SUPPLIED DATA

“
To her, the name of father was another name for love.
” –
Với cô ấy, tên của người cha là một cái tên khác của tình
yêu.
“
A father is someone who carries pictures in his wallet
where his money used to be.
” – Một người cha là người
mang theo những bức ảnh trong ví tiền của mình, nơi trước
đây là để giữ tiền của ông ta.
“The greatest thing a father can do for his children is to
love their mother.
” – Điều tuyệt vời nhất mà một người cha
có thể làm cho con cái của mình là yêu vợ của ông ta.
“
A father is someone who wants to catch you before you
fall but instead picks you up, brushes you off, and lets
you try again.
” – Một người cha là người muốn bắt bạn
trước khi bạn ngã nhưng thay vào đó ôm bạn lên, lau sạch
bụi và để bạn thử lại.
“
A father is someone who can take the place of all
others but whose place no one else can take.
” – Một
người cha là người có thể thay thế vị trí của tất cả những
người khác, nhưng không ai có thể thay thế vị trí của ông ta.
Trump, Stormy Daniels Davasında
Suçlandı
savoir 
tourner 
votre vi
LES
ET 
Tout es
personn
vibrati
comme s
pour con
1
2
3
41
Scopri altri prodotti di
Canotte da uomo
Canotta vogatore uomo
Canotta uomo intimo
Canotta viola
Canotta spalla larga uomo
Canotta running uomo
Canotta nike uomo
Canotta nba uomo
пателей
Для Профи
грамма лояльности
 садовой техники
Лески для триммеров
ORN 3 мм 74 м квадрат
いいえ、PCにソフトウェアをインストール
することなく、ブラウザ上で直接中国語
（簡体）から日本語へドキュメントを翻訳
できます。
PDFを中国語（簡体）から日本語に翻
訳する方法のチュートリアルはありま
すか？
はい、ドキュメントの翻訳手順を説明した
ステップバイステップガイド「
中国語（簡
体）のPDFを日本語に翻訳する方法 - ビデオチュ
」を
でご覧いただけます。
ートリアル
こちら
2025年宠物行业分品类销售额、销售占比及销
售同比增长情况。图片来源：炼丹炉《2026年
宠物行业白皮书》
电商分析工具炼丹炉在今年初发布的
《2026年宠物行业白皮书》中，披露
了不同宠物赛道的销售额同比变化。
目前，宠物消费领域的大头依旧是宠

--

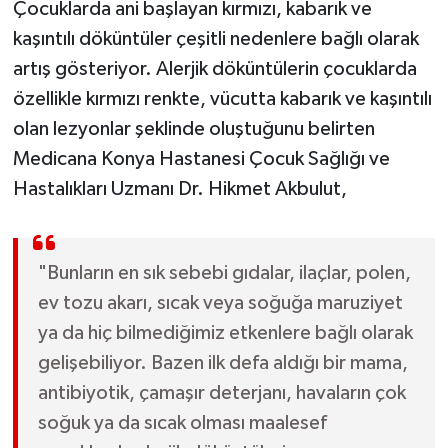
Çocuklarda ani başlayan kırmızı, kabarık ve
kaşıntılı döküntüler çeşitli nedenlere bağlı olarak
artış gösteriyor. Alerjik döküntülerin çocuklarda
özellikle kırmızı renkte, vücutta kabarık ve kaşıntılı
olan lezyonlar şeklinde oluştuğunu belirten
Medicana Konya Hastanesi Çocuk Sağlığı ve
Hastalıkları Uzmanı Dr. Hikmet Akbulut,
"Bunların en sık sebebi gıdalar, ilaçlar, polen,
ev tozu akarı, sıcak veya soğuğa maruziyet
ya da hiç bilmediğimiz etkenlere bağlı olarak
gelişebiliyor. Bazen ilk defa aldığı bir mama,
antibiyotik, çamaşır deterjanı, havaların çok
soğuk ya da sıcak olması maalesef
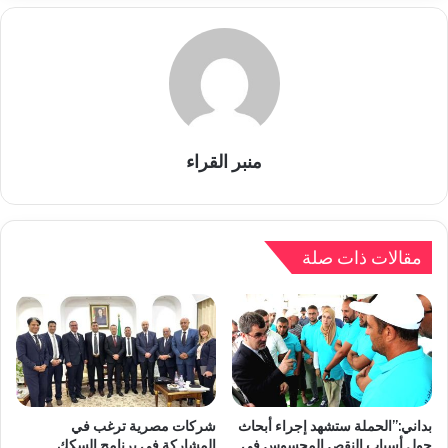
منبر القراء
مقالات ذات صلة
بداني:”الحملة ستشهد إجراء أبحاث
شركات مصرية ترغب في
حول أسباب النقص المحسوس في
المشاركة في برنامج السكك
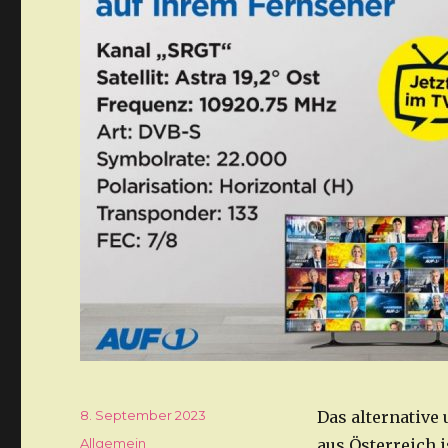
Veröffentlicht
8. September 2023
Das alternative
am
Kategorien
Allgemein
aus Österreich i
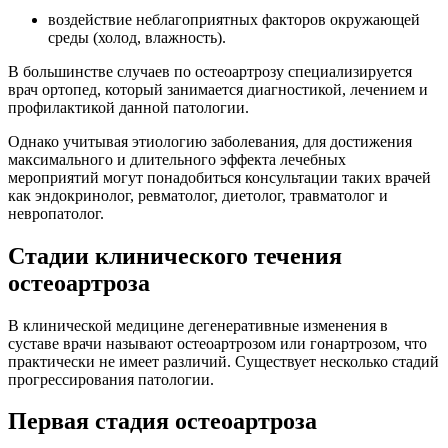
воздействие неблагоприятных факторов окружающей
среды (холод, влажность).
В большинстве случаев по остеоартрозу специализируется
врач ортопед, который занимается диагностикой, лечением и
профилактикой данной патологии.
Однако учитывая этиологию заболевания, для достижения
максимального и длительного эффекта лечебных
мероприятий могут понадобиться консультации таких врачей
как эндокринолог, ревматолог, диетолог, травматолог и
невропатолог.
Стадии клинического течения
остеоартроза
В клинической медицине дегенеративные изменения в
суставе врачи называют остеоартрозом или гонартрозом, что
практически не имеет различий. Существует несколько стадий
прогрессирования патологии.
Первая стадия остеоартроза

THE PROBLEM
Could you count the lines of the listing above that hold the word "someone" and give only the total?

TASK SOLUTION
3